Il presidente Museveni è al potere dal 1986. Uno dei leader più longevi dell’Africa. Teme vi possano essere rivolte come quelle in Nord Africa?
“È possibile. Il presidente del Democratic Party, principale partito di opposizione, ha già annunciato che in caso di presunte irregolarità chiederà il riconteggio. Noi speriamo che questo non succeda e che il voto sia regolare e senza violenze. Ma la gente è pronta a difendere il proprio voto con la presenza fisica, anche con manifestazioni di piazza come è successo al Cairo”.

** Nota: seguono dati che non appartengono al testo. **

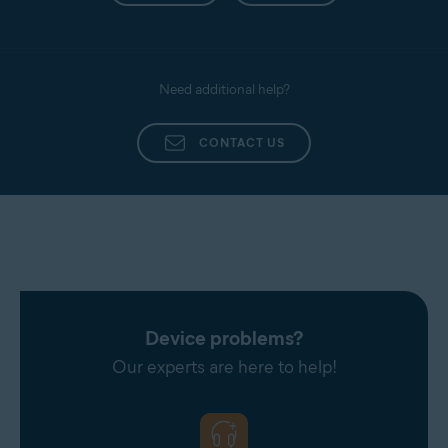
Need additional help?
CONTACT US
Device problems?
Our experts are here to help!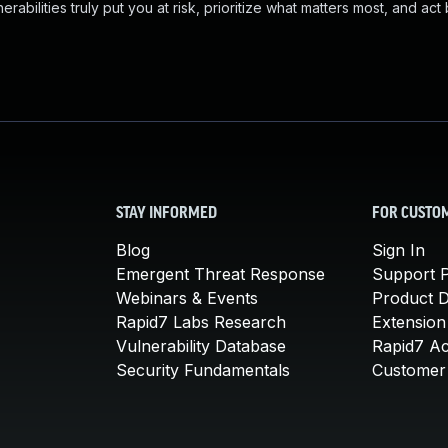
abilities truly put you at risk, prioritize what matters most, and act
STAY INFORMED
FOR CUSTO
Blog
Sign In
Emergent Threat Response
Support P
Webinars & Events
Product 
Rapid7 Labs Research
Extension
Vulnerability Database
Rapid7 A
Security Fundamentals
Customer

La pace è tornata anche nel Nord dell’Uganda teatro degli scontri tra ribelli del Lord Resistance Army #Lra – tra cui molti bambini soldato# e dell’esercito regolare. A che punto è il cammino di riconciliazione?
“Molti dei ribelli sono tornati e sono stati reintegrati nella società. Abbiamo diverse organizzazioni internazionali impegnate nell’assistenza psicologica e nel reintegro nelle comunità. Nella diocesi di Gulu #dove mons. Odoki è stato vescovo ausiliare fino allo scorso dicembre, ndr# è stato aperto un centro della Caritas proprio per formare le persone incaricate nell’ascolto. Il sogno della diocesi è quello di costruire una vera e propria Università specializzata. Questa è una delle emergenze più grandi perché i traumi restano e la violenza è diffusa: nelle famiglie, contro le donne e i bambini ma anche tra i giovani stessi”.

Alcuni ribelli del Lra sono ancora nascosti. Rappresentano una minaccia?
“Noi da quasi quattro anni viviamo in una situazione di pace e non abbiamo segni della loro presenza. I ribelli rimasti si sono spostati in una zona al confine tra Repubblica democratica del Congo, Centrafrica e Sud Sudan. Lì stanno causando molta sofferenza alle popolazioni locali”.

In nord Uganda come si sta vivendo il ritorno alla “normalità”?
“La gente sta tornando ai villaggi e lì deve ricostruire la propria vita. Non mancano solo le case, i servizi, ma anche il cibo, le sementi e gli attrezzi agricoli. Poi ci sono i problemi della lotta per la terra perché tra la gente rientrata si creano conflitti sui diritti di proprietà. Per questo abbiamo avviato cammini di riconciliazione cercando di spingere la gente a parlare invece che a combattere. Sono nuove sfide per cui abbiamo ancora bisogno di aiuto perché la guerra che si vedeva con gli occhi é finita ma quella nella mente durerà per molto tempo”.

L’Uganda confina a Nord con quello che a luglio diventerà – salvo colpi di scena – il 54° stato dell’Africa, il Sud Sudan. Come vedete la situazione del Paese?
“I legami tra Nord Uganda e Sud Sudan sono da sempre molto stretti e le etnie che abitano le due parti del confine sono in molti casi le stesse. Anche i problemi, a causa della guerra vissuta dai due Paesi, seppur in contesti diversi, sono simili. Ora con l’indipendenza sarà importante capire come i diversi gruppi etnici riusciranno a trovare un accordo e ad evitare conflitti per il potere. Il referendum è passato, la sfida ora è costruire una nuova nazione”.